Esse transcendentalismo – que já podia ser visto, por exemplo, em “Superoutro”, quando o louco de rua começa a fantasiar com um estado de graça, o de super-herói – está muito ligado ao universo simbólico da fé, como gosta de reforçar Navarro. São todos os signos que fazem os personagens aferirem a um estado de crença, especialmente naquilo que não tem uma explicação racionalista. Muito por conta disso, “O Homem que Não Dormia” é, para ele, um filme essencialmente jungiano. “A história veio em 1978. Na época, estava lendo ‘Memórias, Sonhos e Reflexões’ e ‘O Homem e seus Símbolos’, ambos de Carl Jung. Houve uma identificação muito grande no jeito de ser. Ele parecia maluco. Eram ideias muito exóticas, a ver com a intuição, com um jogo que fazemos como criança e que depois ficamos com vergonha de admiti-lo. Encontrei um companheiro que dizia que eu não estava sozinho nessa maluquice, porque fazia todas aquelas coisas. Por exemplo, se você está na rua e um carro passar pela direita tem um significado, se passar pela esquerda, tem outro. Determinada coisa está ligada a determinado fato que você quer que aconteça. É um oráculo instantâneo, arcaico. Se o carro passar pela esquerda, vou ganhar o edital”, explica.
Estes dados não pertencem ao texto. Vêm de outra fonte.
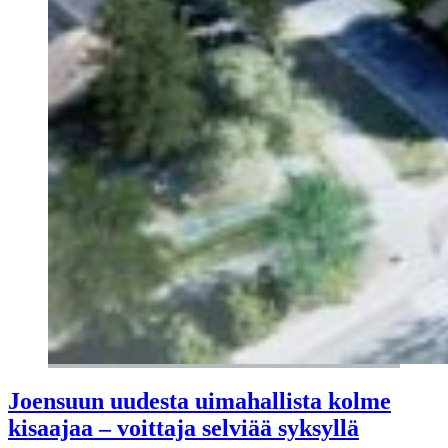
Joensuun uudesta uimahallista kolme
kisaajaa – voittaja selviää syksyllä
Não é à toa que “O Homem que Não Dormia” só é o que é porque foi feito agora. A ideia surgiu há 33 anos e veio de uma vez: uma parábola de redenção, que passou por muitas transformações. Em 1993, fez um roteiro para o MinC, mas não ganhou. “Só depois entendi que essa espera era necessária. Não estava pronto para fazer o filme. Daquele jeito, seria outra coisa e não teria tudo o que precisava para ser em termos de profundidade e universo simbólico, coisas que vieram de pesquisas depois”, comenta.
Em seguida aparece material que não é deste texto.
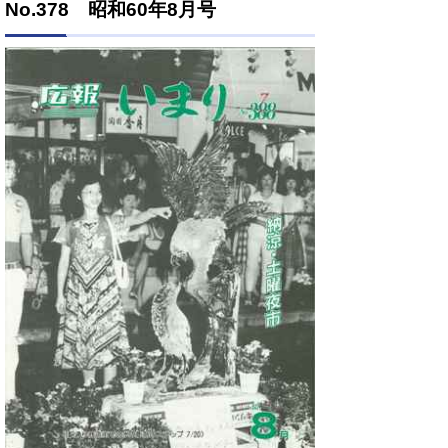
No.378 昭和60年8月号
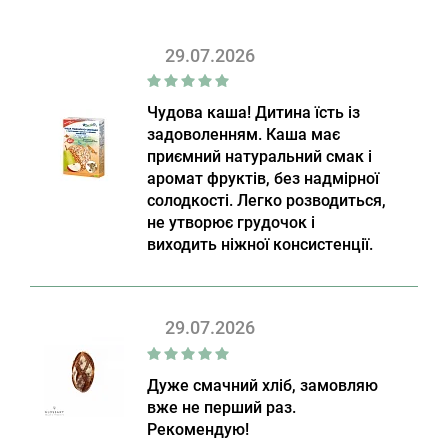
29.07.2026
Чудова каша! Дитина їсть із
задоволенням. Каша має
приємний натуральний смак і
аромат фруктів, без надмірної
солодкості. Легко розводиться,
не утворює грудочок і
виходить ніжної консистенції.
29.07.2026
Дуже смачний хліб, замовляю
вже не перший раз.
Рекомендую!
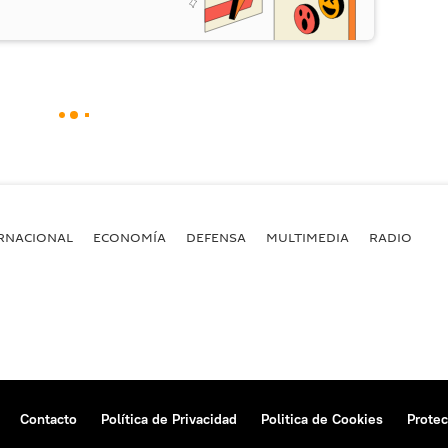
RNACIONAL
ECONOMÍA
DEFENSA
MULTIMEDIA
RADIO
Contacto
Política de Privacidad
Politica de Cookies
Protec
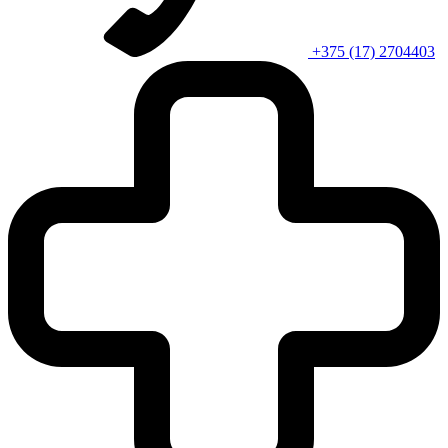
+375 (17) 2704403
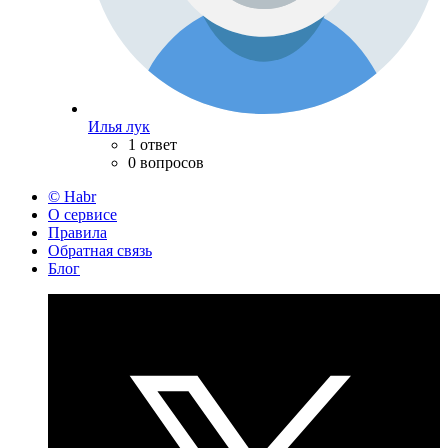
Илья лук
1 ответ
0 вопросов
© Habr
О сервисе
Правила
Обратная связь
Блог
Uma coisa é clara no cinema de Navarro: espiritualidade está longe de significar religiosidade. Sua obra é toda permeada por um forte anticlericalismo. “Isso tem a ver com uma reação negativa que tenho a tudo quanto é instituição religiosa. Todas as dúvidas filosóficas em relação à religião eu tive. Existe uma necessidade de desmascarar, de semear o universo religioso dessa porcaria da liturgia, do ritual. Eles têm um valor primordial que foi perdido ao longo do tempo. Acho que poucos são os padres e monges que fazem uma coisa una, entre o que acreditam e o que professam. Por eles, tenho pleno respeito, independente da mitologia. É a fé que te salva, não importa a crença”, pondera.

A esfinge

O cineasta baiano já trabalha em seu próximo projeto, o longa “Abaixo a Gravidade”, frase emblemática proferida nos finais de “Superoutro” e “O Homem que Não Dormia”.

A história, ganhadora do edital de desenvolvimento de roteiro do MinC de 2012, versa sobre um personagem de 80 anos, de enorme bondade, que beira a idiota, e vive a agonia de morrer, diagnosticado com câncer de próstata. “Esse grito de abaixo a gravidade é uma vitória sobre a morte. Ele não vai morrer, vai subir ao céu”, conta.

A expectativa do cineasta é a de, ao menos, terminar o roteiro. “Só posso fazer esse filme se estiver levitando, alegre. Não posso fazê-lo mal humorado, puto, triste. E agora estou me sentido fraco, deprimido, angustiado, como se fosse me encontrar com a esfinge – que é a morte –, como já até falei em ‘Eu me Lembro’. Que venha “Abaixo a Gravidade.”